Copy each line of the data below in which the word "milhões" can be found.

────────────────

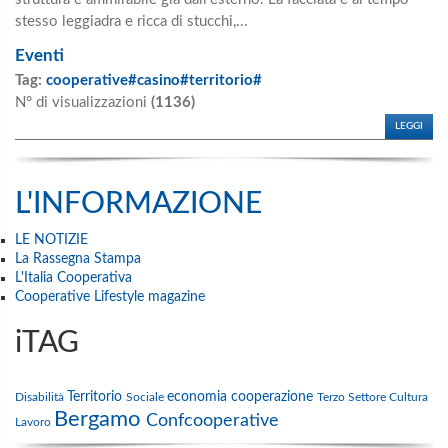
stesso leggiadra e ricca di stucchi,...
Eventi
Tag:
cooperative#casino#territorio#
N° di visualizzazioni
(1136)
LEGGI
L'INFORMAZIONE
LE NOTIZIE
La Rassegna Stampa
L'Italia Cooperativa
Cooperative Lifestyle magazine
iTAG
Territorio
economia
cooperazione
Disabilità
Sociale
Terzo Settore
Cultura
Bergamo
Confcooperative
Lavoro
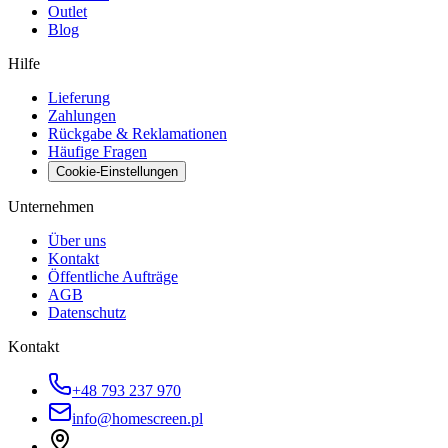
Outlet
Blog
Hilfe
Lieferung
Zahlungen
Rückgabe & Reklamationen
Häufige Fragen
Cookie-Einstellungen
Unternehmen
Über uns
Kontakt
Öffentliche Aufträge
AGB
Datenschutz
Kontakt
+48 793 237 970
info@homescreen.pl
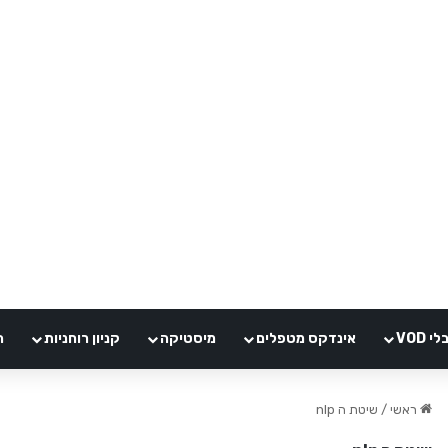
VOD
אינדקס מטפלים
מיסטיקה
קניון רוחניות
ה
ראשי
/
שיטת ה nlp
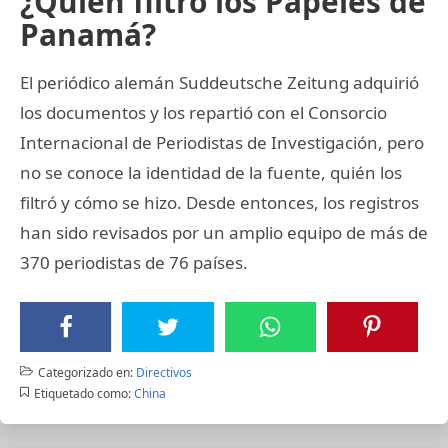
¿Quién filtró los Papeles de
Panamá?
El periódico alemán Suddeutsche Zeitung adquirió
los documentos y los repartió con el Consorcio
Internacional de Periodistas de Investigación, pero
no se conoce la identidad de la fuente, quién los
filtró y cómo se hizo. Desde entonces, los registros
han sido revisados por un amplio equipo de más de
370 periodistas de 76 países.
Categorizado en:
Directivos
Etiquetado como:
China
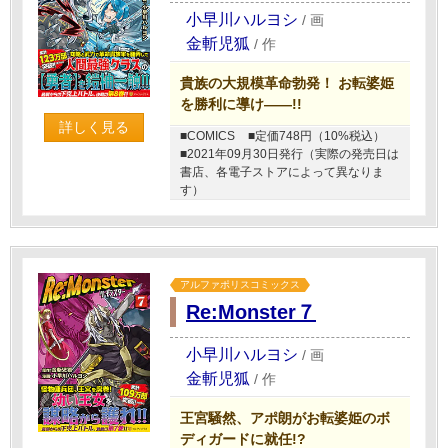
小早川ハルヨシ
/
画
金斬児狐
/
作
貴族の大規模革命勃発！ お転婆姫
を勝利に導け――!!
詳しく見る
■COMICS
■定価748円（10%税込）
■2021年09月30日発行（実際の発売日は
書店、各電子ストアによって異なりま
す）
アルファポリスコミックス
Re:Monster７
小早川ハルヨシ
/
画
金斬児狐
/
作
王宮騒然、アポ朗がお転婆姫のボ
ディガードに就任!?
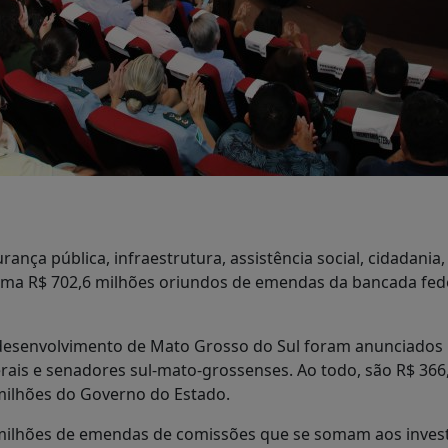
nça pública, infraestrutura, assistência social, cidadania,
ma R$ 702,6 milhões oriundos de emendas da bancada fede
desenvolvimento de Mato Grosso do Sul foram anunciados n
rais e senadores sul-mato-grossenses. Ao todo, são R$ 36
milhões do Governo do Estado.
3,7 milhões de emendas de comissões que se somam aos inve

────────────────

▶ _COMPLETED EXERCISE_:
ma R$ 702,6 milhões oriundos de emendas da bancada fede
milhões do Governo do Estado.
3,7 milhões de emendas de comissões que se somam aos inve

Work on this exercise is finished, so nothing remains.